In a report to be released this week, Inspector General Kenneth Mead also said the FAA's parent, the Department of Transportation, has focused on the economic and competitive aspects of these agreements, but does not consider safety to be a major factor in approving them, although Transportation Secretary Rodney Slater has formed a working group to consider the matter.
At issue is "code sharing," under which one airline sells tickets under its own name for flights actually flown by another airline. Passengers fly as if they were on only one airline, but all or a portion of the flight is on a foreign carrier with a foreign crew.
The FAA has long contended that it has no authority under U.S. law or international treaties to make safety determinations of individual foreign carriers. However, the report said the legal situation is different when the United States considers approving a commercial transaction such as a code share. It said federal law requires that safety be a paramount consideration in approving such agreements.
For years, most code shares were with airlines in western Europe, where safety records are nearly identical to those in the United States. But code shares have proved so profitable that they are burgeoning in Asia and South America, where safety records are much worse. And Slater has formed an Africa initiative, partly to encourage code-share arrangements in Africa, the least safe continent.
The report agreed with the FAA's contention that it has limited resources, and said the FAA could basically copy a program being developed by the Defense Department and six major U.S. airlines under which the airlines themselves, or a contractor, will assess partner safety and report back to the Defense Department. The Pentagon spends $1.2 billion a year on travel, and was frustrated it could not assess foreign code shares with the same vigor it assesses U.S. carriers. The report called the program "commendable."
"We believe the answer to this is that U.S. carriers seeking approval for a code share agreement can reasonably be expected to perform most of the work and provide FAA assurances that the foreign carrier that will operate as a U.S. flight is compliant with applicable safety requirements," the report said.
David Traynham, the FAA's assistant administrator for policy, planning and international aviation, acknowledged that the world of code sharing is changing and "we're being presented with business relationships that are square pegs in our round holes." He said the FAA's future policy "is in a state of flux at this point," but that some form of the Defense Department's approach looks possible.
"We view that approach as a very good one," he said.
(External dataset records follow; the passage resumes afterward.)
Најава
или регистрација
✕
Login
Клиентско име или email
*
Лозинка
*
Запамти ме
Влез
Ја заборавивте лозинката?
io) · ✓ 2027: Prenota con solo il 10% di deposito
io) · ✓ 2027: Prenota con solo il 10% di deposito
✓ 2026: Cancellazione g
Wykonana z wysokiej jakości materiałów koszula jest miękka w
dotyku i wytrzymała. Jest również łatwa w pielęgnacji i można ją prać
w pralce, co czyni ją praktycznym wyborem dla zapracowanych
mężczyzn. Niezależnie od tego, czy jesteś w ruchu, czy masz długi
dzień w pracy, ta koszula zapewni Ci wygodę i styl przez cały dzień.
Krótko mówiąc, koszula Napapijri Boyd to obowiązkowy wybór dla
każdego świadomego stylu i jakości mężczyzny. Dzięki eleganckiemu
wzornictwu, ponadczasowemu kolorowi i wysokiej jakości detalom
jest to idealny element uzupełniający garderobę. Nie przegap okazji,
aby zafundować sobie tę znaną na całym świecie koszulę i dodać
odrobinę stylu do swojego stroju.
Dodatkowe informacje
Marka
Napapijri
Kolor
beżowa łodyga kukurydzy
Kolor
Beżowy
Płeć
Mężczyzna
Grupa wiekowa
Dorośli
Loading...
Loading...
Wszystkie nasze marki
However, he said some of the inspector general's suggestions appear to go beyond the framework of international law.
In the end, he said, the United States must rely on foreign safety authorities that the country trusts. The FAA can do "ramp inspections" on foreign airliners that enter the United States. But the notion that the FAA would enter a foreign country for an inspection "is not something we have done and it is not something for which we have any authority."
The inspector general noted that two airlines with poor safety records, Korean Airlines and China Airlines of Taiwan, had already been dropped by U.S. partners. Although the report did not name the U.S. partners, it has been reported that Delta Airlines canceled its agreement with Korean, which has had 11 crashes in the past nine years with 228 passenger deaths. And American Airlines has dropped China Airlines, which has had nine crashes in the past nine years with 471 deaths.
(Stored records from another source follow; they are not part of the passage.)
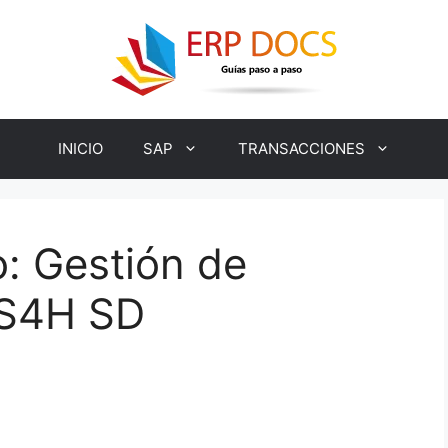
INICIO
SAP
TRANSACCIONES
: Gestión de
 S4H SD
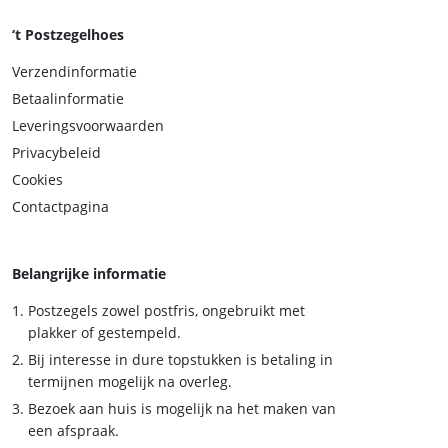
‘t Postzegelhoes
Verzendinformatie
Betaalinformatie
Leveringsvoorwaarden
Privacybeleid
Cookies
Contactpagina
Belangrijke informatie
Postzegels zowel postfris, ongebruikt met
plakker of gestempeld.
Bij interesse in dure topstukken is betaling in
termijnen mogelijk na overleg.
Bezoek aan huis is mogelijk na het maken van
een afspraak.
However, the report noted that Thai Airways, with five crashes this decade and 215 deaths, remained an active code share partner. Thai is part of United Airlines' "Star Alliance," one of several alliances that go beyond code sharing to the sharing of facilities and amenities such as frequent flier programs.
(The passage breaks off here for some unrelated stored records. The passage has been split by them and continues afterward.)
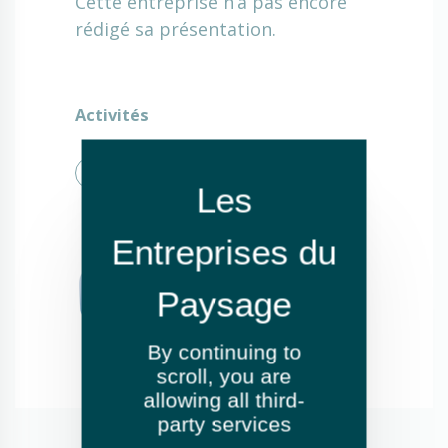
Cette entreprise n’a pas encore
rédigé sa présentation.
Activités
Élagage et abattage
By continuing to
scroll,
you are
allowing all third-
party services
United spokesman Matt Triak said the airline can't comment on a report it hasn't seen, but that United carefully assesses the safety of its partners.
Anthony J. Broderick, former FAA assistant administrator for regulation and certification, expressed disappointment with the report and said it is destined to fail because it suggests imposing U.S. standards on the airlines of sovereign nations rather than working through international organizations such as the International Civil Aviation Organization.
"This report is an IG effort to develop new policy rather than an audit," said Broderick, who in 1992 set up the widely praised International Aviation Safety Assessment program to have the FAA assess whether foreign governments have set up safety oversight agencies that meet international standards. Those countries that do not meet standards are placed into one of two categories, one that forbids their airlines to fly to the United States and one that allows limited flights. But individual airlines are not assessed directly.
Broderick said, however, that the Transportation Department has refused to use the results of the FAA's assessments in deciding on code share arrangements. He said this is another case of the FAA getting the blame for policies set by the DOT and the White House, who were more concerned with international relations and commercial arrangements.
"FAA tried for six or seven years to change DOT policies," Broderick said. "But they never wanted to hear bad news."